Break down barriers to getting involved at the local level
It can be hard to get involved at the local level when even steward elections turn into popularity contests, and gatekeeping discourages participation. Locals need to encourage racialized members to get involved by actively reaching out to members who aren’t engaged yet and finding meaningful ways for them to be involved in their local.
It’s important to make sure information about local meetings and events is distributed to all members in the local. Make sure every member knows the process for joining a committee, running for a local position, or attending a GMM. Find ways to make everyone feel welcome to attend union meetings. Encourage racialized members to run for positions in the local.
If racialized members have difficulty even engaging on the local level, how can anyone expect them to become more involved at the regional or provincial level?
Vote in favour of equity seats on the OPSEU/SEFPO Executive Board
We need the perspective of more racialized members at all levels of the union, including the Executive Board. At Convention 2023, there will be a Constitutional amendment put forth to add seven Equity positions on OPSEU/SEFPO’s Executive Board. Each of the seven new board members will be directly chosen by members who self-identify with an equity-deserving group. For example, one of the new Equity Board Members will be a member who is racialized, and who is chosen by members who are racialized. Another Equity Board Member will be a member who is Indigenous, and who is chosen by Indigenous members.
This amendment will help to ensure that OPSEU/SEFPO’s Executive Board better reflects the diversity of our membership. If you’re a delegate to Convention this year, the Coalition encourages you to vote yes to this Constitutional amendment.
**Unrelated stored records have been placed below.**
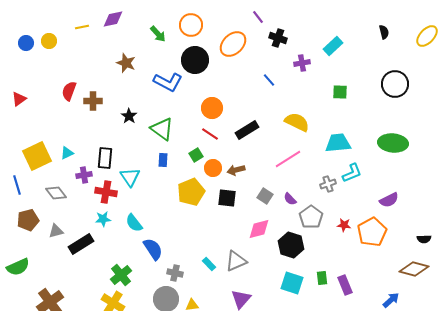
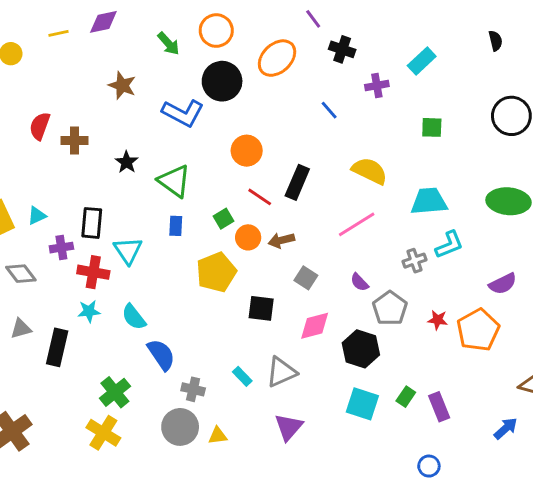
black rectangle: (247, 130) -> (297, 182), turned -35
red line: (210, 134) -> (260, 197), moved
gray square: (265, 196) -> (306, 278), moved
black square: (227, 198) -> (261, 308), moved
black rectangle: (81, 244) -> (57, 347), turned -45
green rectangle: (322, 278) -> (406, 397), turned 40

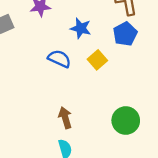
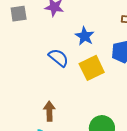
yellow square: (97, 60) -> (92, 68), size x1.4

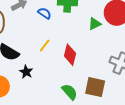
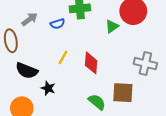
blue semicircle: (44, 13) -> (58, 24), turned 136

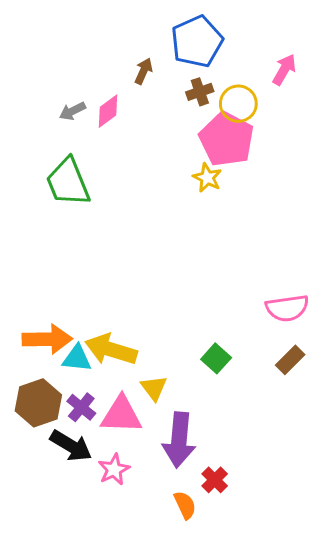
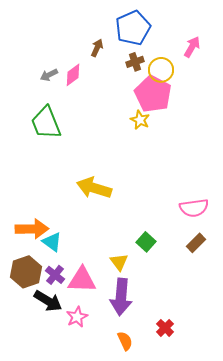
yellow arrow: (111, 350) -> (94, 188), moved
cyan triangle: (77, 358) -> (52, 242), turned 30
yellow triangle: (154, 388) -> (119, 262), moved
red cross: (215, 480) -> (165, 328), moved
Better promotion of events at the regional and provincial level
Every year, the Coalition of Racialized Workers holds many events, including Black History Month events this past February. Much more needs to be done to reach out to all members to encourage them to attend these important events. The Coalition encourages Executive Board Members, local presidents, and the central union to promote these events to all members, and encourage them to attend.
It’s important for OPSEU/SEFPO to make sure that information about all regional and provincial events, like regional educationals, bargaining conferences, and Convention reaches all members – that includes information on how to attend, become a delegate or alternate, and run for election.
But information isn’t enough. It’s up to all union activists to reach out to members who aren’t involved in the union, including racialized members, and encourage them to apply, attend or stand for election.
We need better member engagement in order for OPSEU/SEFPO to rise to the levels that all of us as members know it can reach. Racialized members want to be included in this process, because many of us have the best interests of OPSEU/SEFPO at heart. We want this union to prosper and to be one of the key beacons of light in the labour movement.